By: Annette Roeder
Illustrated by: Olaf Hajek
Published: April 27, 2021
Publisher: Prestel Junior
If you are having a hard time getting your children to eat vegetables or want to introduce them to the various vegetables available to them, this is a great book for starting the conversation. Maybe you are planning a garden? This book will help you and your kids decide which vegetables to plant.
Annette Roeder’s enticing descriptions of vegetables and their history combined with Olaf Hajek’s amazing artwork, make this a book to look through again and again. Roeder begins with an introduction to the book and an explanation of what really is a vegetable like a rhubarb is really a vegetable, not a fruit as it is characterized.

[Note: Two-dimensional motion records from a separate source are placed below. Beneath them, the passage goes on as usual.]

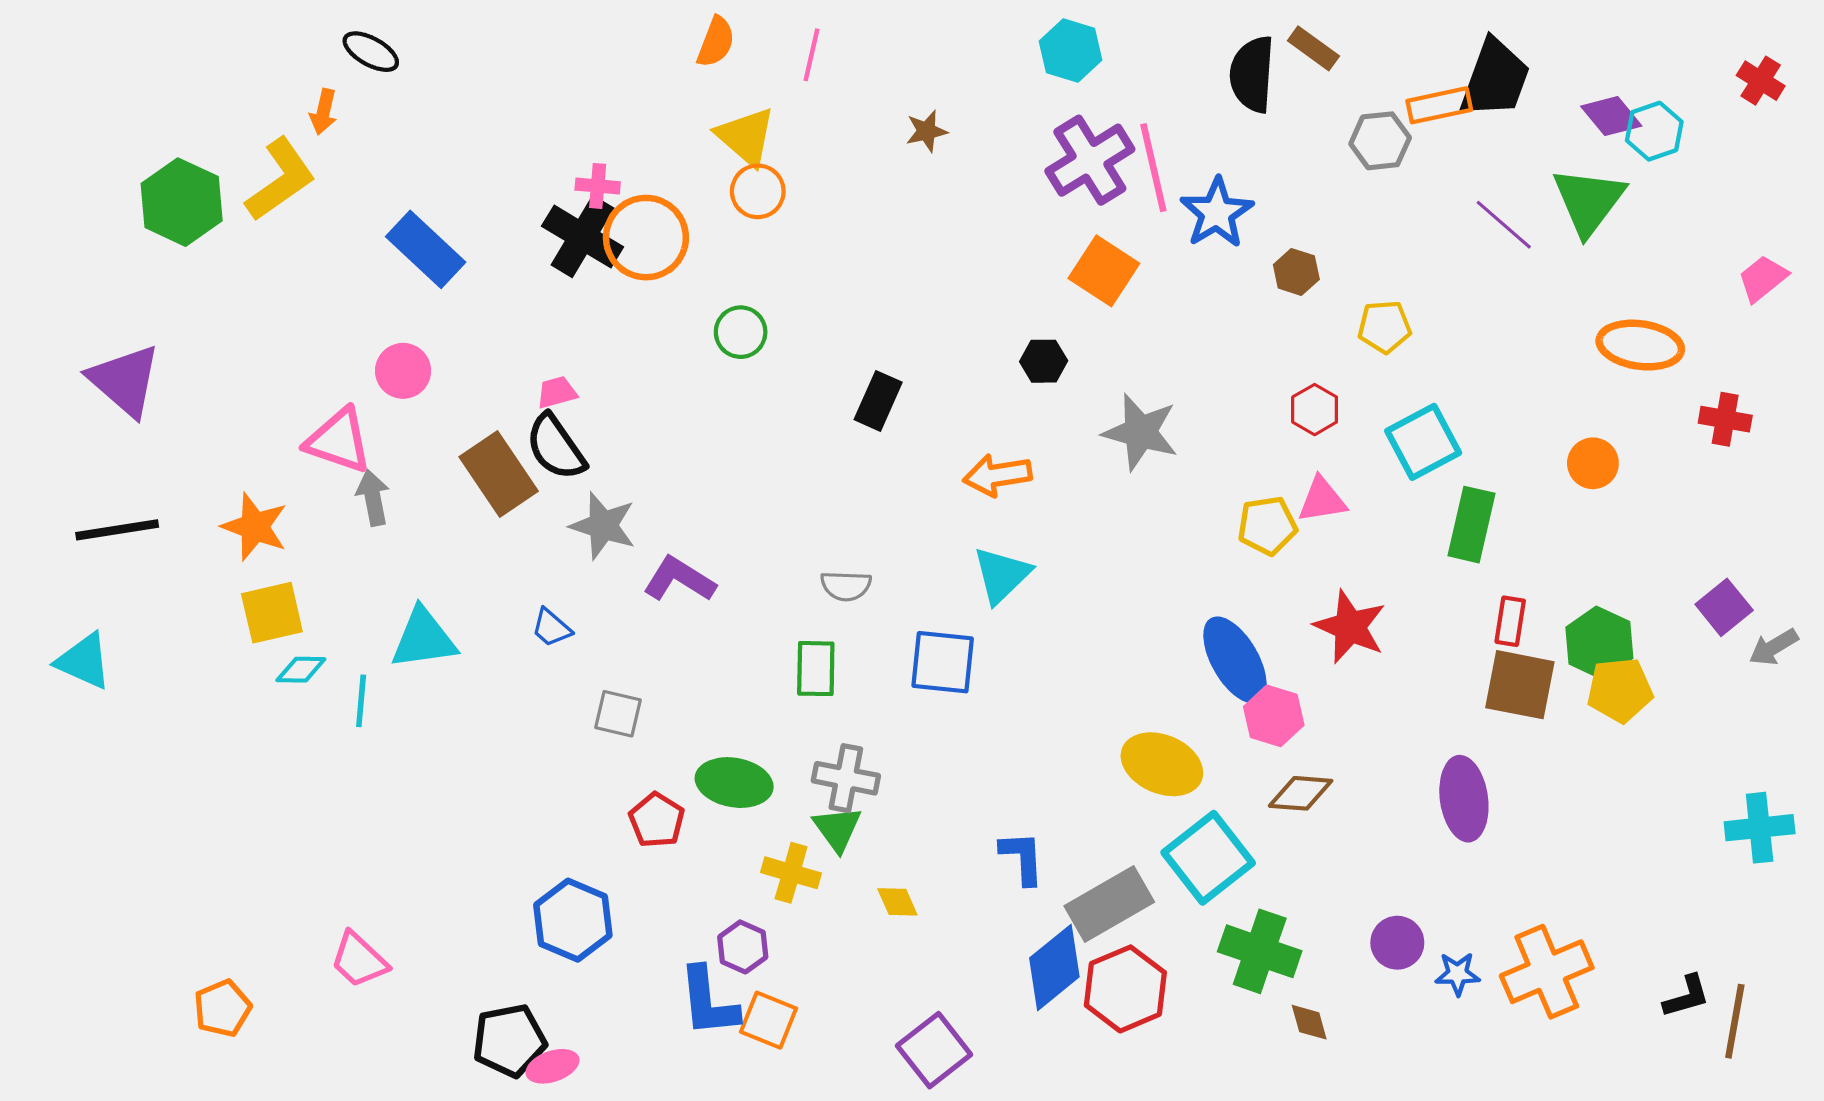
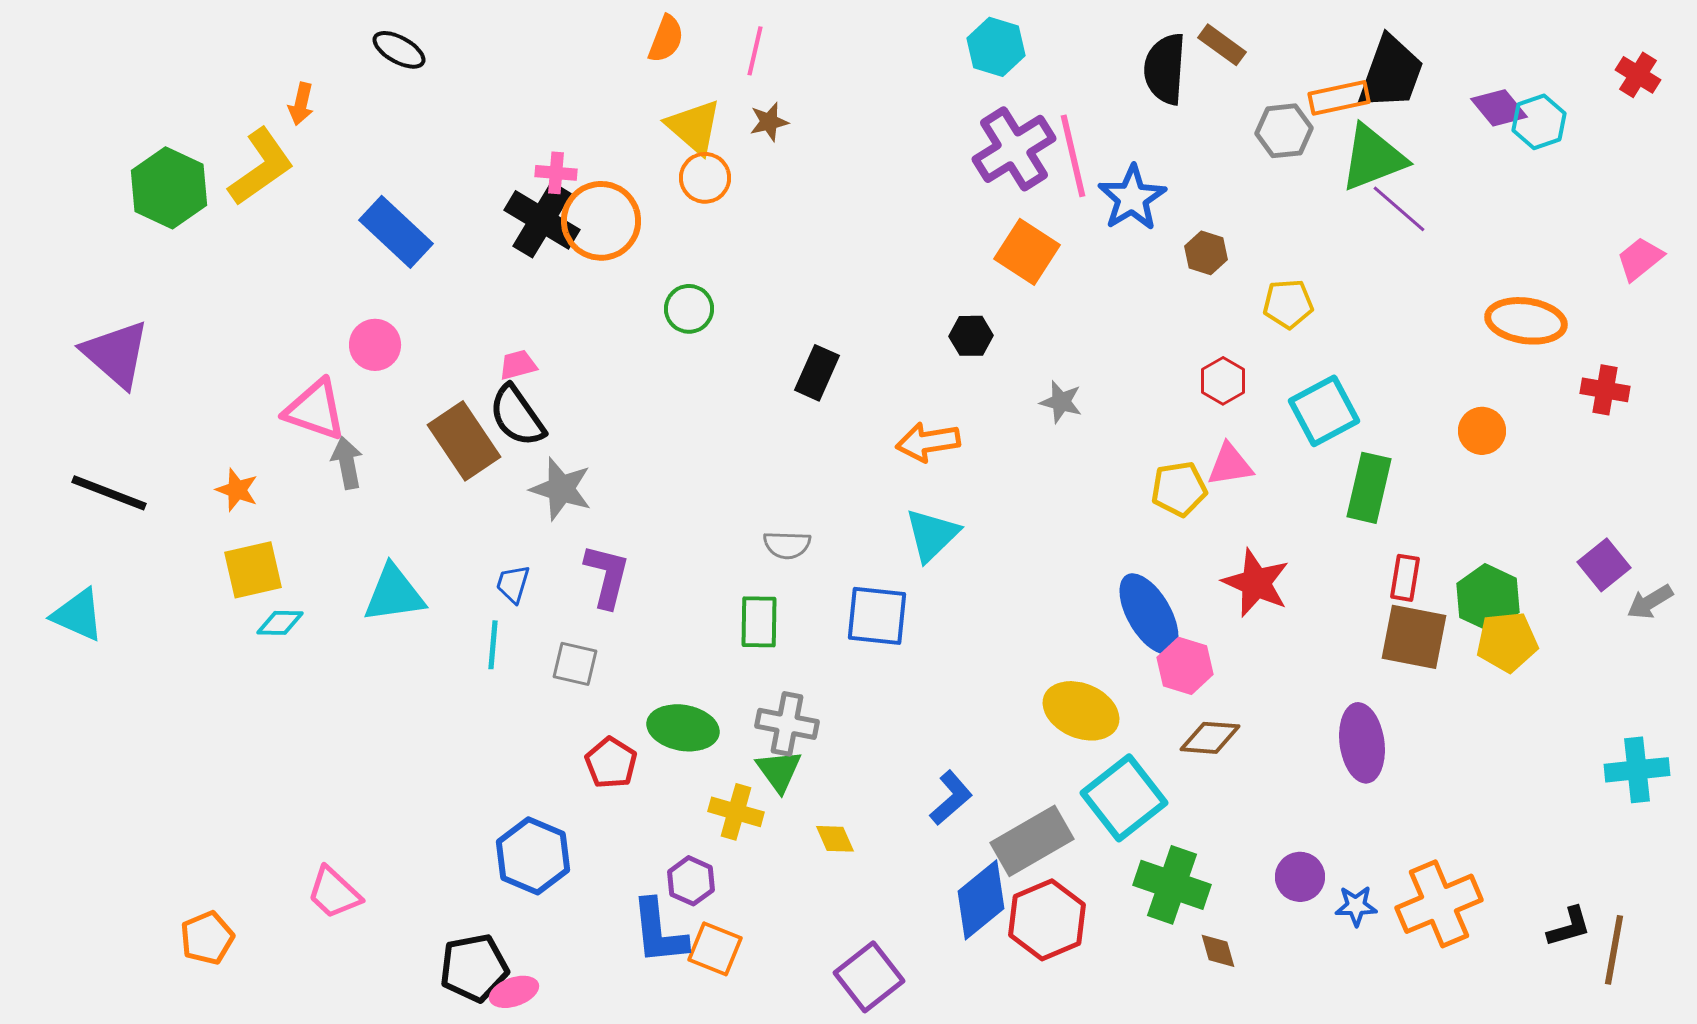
black ellipse: (371, 52) -> (399, 50), moved
brown star: (927, 131) -> (769, 122), moved
green triangle: (1589, 201) -> (1373, 158), moved, turned 32
gray star: (1140, 432) -> (1061, 402), size x0.6
orange star: (255, 527) -> (237, 490), size x0.7
black line: (117, 530) -> (109, 493), turned 30
purple L-shape: (679, 579) -> (607, 576), moved, turned 72
blue trapezoid: (551, 628) -> (513, 584), turned 66
cyan line: (361, 701) -> (493, 645), moved
blue L-shape: (1022, 858) -> (951, 798), turned 52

Then pages are dedicated to describing the vegetable(s) alongside an artistic expression of that vegetable by Hajek. Kids (and likely adults) will learn unique history about vegetables as well as tips for how to eat them. The end of the description offers the varieties of the vegetable so you can look for them at the store or for their seeds at the garden center.
I grew up eating parsnips all the time even though I rarely see them in stores now and never hear people talk about having them for supper. Parsnips share a page with their vegetable cousin, the carrot. They can be similarly prepared and eaten and are grown in the same way. Surprisingly, I loved parsnips as a child and encourage your family to look for them this summer at farmer’s markets and try them.
Beets get a bad rap, but that is also another vegetable I have loved since childhood. The art by Hajek for the beet page is absolutely stunning. Beets can be used for dying clothing, eggs, or your pee if you eat too many. This is another wonderful vegetable to try with your kids…cold or hot…pickled or plain….they just might like it.
The author also shares more mainstream vegetables like peas, beans, potatoes, and tomatoes, so there is plenty for your child to learn and appreciate about the vegetables they eat. I had no idea there was so much history to learn about vegetables from the country they originated from to how they have been prepared over the years.
The end of the book shares thoughts and inspiration from Olaf Hajek about his love for vegetables and of course, his work as an illustrator. After reading, you’ll want to go back through and look at his illustrations more closely. This is an oversized book and one you will want to keep out all summer as you watch your veggies grow.